O Núcleo de Operações e Transporte Aéreo (Notaer) foi acionado na tarde desta quinta-feira (15) para ajudar os Bombeiros nas buscas pelo lutador de jiu-jitsu Felippe Gussão, de 32 anos, que desapareceu em uma cachoeira de Castelo, no Sul do Espírito Santo, na última segunda-feira (12).
Tripulantes do helicóptero Harpia chegaram ao município por volta das 12h30 e pousaram próximo à Cachoeira do Bambuzal, local do desaparecimento. A metodologia do trabalho ainda seria definida junto aos militares do Corpo de Bombeiros. Ao todo, já são três dias de buscas na área.
Buscas por Felippe Gussão, na Cachoeira do Bambuzal, em Castelo
Na segunda-feira, dia do desaparecimento de Felippe, foram feitas buscas superficiais e subaquáticas. O trabalho se repetiu a partir da manhã seguinte. Sem sucesso, as buscas superficiais continuaram a ser feitas ao longo desta semana. Após 72 horas do desaparecimento, então, o Notaer foi acionado para apoiar as equipes de solo.
ACESSO DIFÍCIL E TRABALHO COMPLICADO
Comandante do Corpo de Bombeiros de Cachoeiro de Itapemirim, que atende a região, Herbert Carvalho explicou à reportagem de A Gazeta, na quarta-feira (14), que o lugar onde a vítima mergulhou é de difícil acesso e que características da correnteza do local também dificultam o trabalho de buscas.

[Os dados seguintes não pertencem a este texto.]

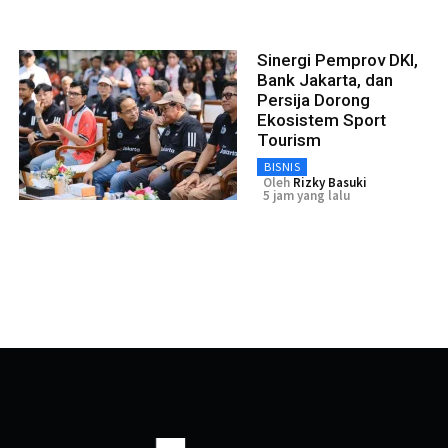
Sinergi Pemprov DKI,
Bank Jakarta, dan
Persija Dorong
Ekosistem Sport
Tourism
BISNIS
Oleh
Rizky Basuki
5 jam yang lalu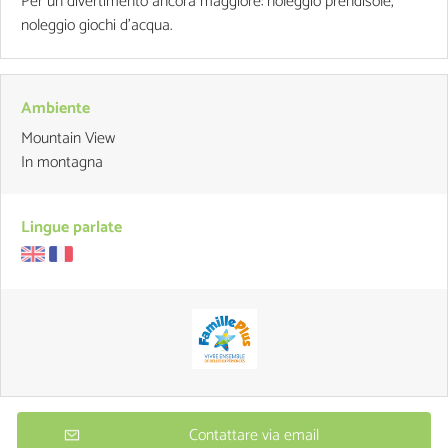
Per un divertimento ancora maggiore: noleggio prendisole,
noleggio giochi d'acqua.
Ambiente
Mountain View
In montagna
Lingue parlate
Contattare via email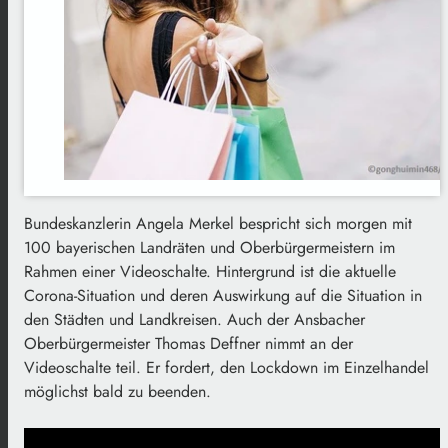
Bundeskanzlerin Angela Merkel bespricht sich morgen mit
100 bayerischen Landräten und Oberbürgermeistern im
Rahmen einer Videoschalte. Hintergrund ist die aktuelle
Corona-Situation und deren Auswirkung auf die Situation in
den Städten und Landkreisen. Auch der Ansbacher
Oberbürgermeister Thomas Deffner nimmt an der
Videoschalte teil. Er fordert, den Lockdown im Einzelhandel
möglichst bald zu beenden.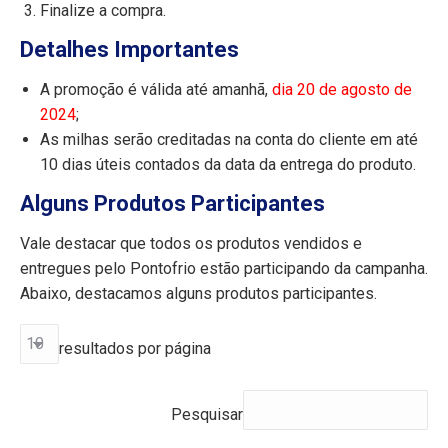
Finalize a compra.
Detalhes Importantes
A promoção é válida até amanhã,
dia 20 de agosto de
2024
;
As milhas serão creditadas na conta do cliente em até
10 dias úteis contados da data da entrega do produto.
Alguns Produtos Participantes
Vale destacar que todos os produtos vendidos e
entregues pelo Pontofrio estão participando da campanha.
Abaixo, destacamos alguns produtos participantes.
resultados por página
Pesquisar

"De maneira simplificada, é como se no fundo do rio tivesse um liquidificador, mas por cima parecesse que a água segue normal. O nível de refluxo onde o rapaz mergulhou é muito intenso e isso atrapalha significativamente. O corpo dele pode ter sido enterrado pelo refluxo ou descido com a correnteza", disse.
O DESAPARECIMENTO
Felippe Gussão desapareceu por volta das 12h da última segunda-feira (12), enquanto se banhava na Cachoeira do Bambuzal, em Castelo. No momento do desaparecimento, ele estava acompanhado de amigos praticantes de jiu-jitsu (arte marcial japonesa) que se dirigiram ao local após um treino.